Psychic Gypsy Scams You Need To Know About
There’s a lot of good that comes from psychics and the mystic arts, but there are also people who use the largely mysterious area of study for their own profit.
How to know you’ve been cursed
Gypsies, also known as the Romani or Roma, have traveled across Europe for a thousand years, and are now found in many places, all over the world. Although they were initially believed to have come from Egypt, these nomadic groups actually journeyed from India.
The traditions and culture of the gypsy people are a source of curiosity for different people, but through the years, and into modern-day, certain shady individuals take advantage of the rich, exotic history of these nomadic people and use it to fool tourists into giving up great amounts of money.
These scammers are not necessarily Romani, but many of them do originate from the gypsies who traveled to Europe, centuries ago. Those who are enamored by psychic abilities will be easily attracted to the allure of gypsy magic, not realizing that they are vulnerable to scams and deceit. Some people have even been swindled out of hundreds of thousands of dollars.
Here are three common psychic gypsy scams that you need to watch out for, whether it’s in real life or online.
Pre-Written Fortune Readings For Strangers
For many gypsy fortune tellers, real psychic abilities are not even necessary, since they usually perform what’s called “canned cold readings.”
This means that even when gypsies face a “cold” client, a stranger they know nothing about, these fortune tellers can recite a pre-written script with details that actually apply to most people.
Although these phrases are not 100 percent guaranteed to work, they do work on people more often than not. Even with just one correct detail during a cold reading, the gypsy fortune teller will be able to establish trust between her and her victim.
An Evil Curse
This type of gypsy scam has been around for many, many years, and it is still incredibly prevalent today. This scam occurs when a “fortune teller” tells you that you are a victim of a curse and only their magic or a special spell can set you free. Of course, this spell would often require a lot of money in exchange for removing it.

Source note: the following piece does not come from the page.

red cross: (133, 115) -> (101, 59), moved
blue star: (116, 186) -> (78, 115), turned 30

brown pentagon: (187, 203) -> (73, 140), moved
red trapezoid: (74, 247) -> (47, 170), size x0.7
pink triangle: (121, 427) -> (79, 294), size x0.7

Sometimes, the fortune teller will say that the curse comes from the money itself, so the cash will need to be destroyed.

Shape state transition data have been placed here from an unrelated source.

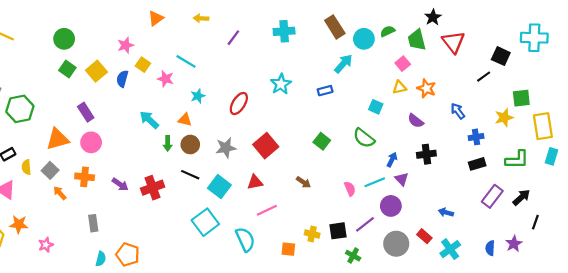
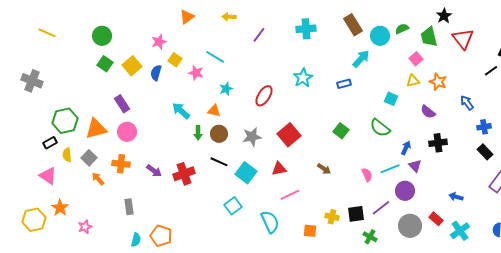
green hexagon: (20, 109) -> (65, 121), moved
black rectangle: (477, 164) -> (485, 152), turned 63
cyan square: (205, 222) -> (233, 206), size x0.7
orange star: (19, 224) -> (60, 208), turned 30

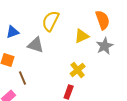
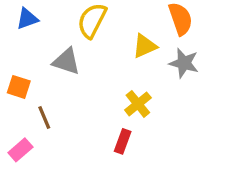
blue triangle: (13, 32) -> (27, 19), moved
gray star: (105, 46) -> (184, 63), turned -30

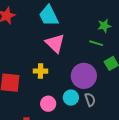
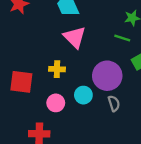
cyan circle: (71, 98) -> (83, 95), moved
pink circle: (48, 104) -> (56, 103), moved

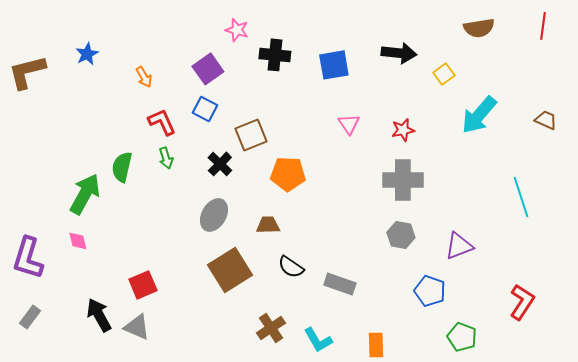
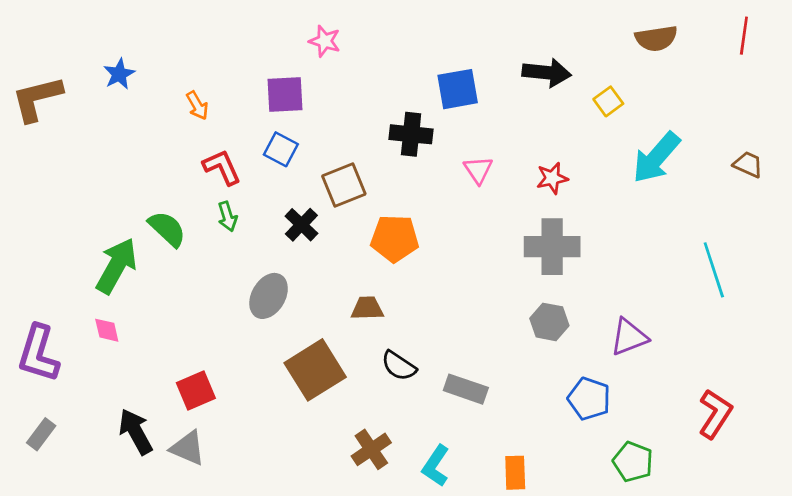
black cross: (275, 55) -> (411, 134), moved
purple square: (208, 69) -> (285, 95), turned 32
green semicircle: (122, 167) -> (167, 229), turned 120
gray ellipse: (214, 215) -> (269, 296), moved
cyan L-shape: (318, 340) -> (436, 466), turned 64

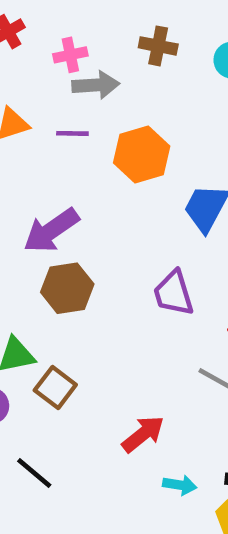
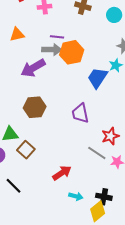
gray arrow: (96, 85) -> (52, 50), moved
purple line: (72, 133) -> (57, 37), moved
purple arrow: (51, 230) -> (33, 68), moved

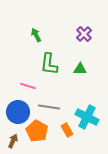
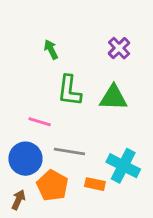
green triangle: (80, 69) -> (113, 98), size x1.5
orange rectangle: (67, 130) -> (95, 184), turned -48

Then, when you hand over a bag of money, the scammer will inconspicuously exchange it for something that’s worth much less, such as a wad of paper. In doing this, the gypsies will destroy the bag and keep your money for themselves.
Gypsies will also offer to burn special blessed candles for you to get rid of your curse, with each candle costing $10 or more. When you return for a second reading to find out whether the candles worked, you’ll be informed that the curse is stronger than expected, and more candles had to be burned in your behalf.
Unsurprisingly, you are expected to pay for all the additional candles and the gypsies will promise to burn even more candles for your protection. This will continue until you decide to cut them off or you run out of money.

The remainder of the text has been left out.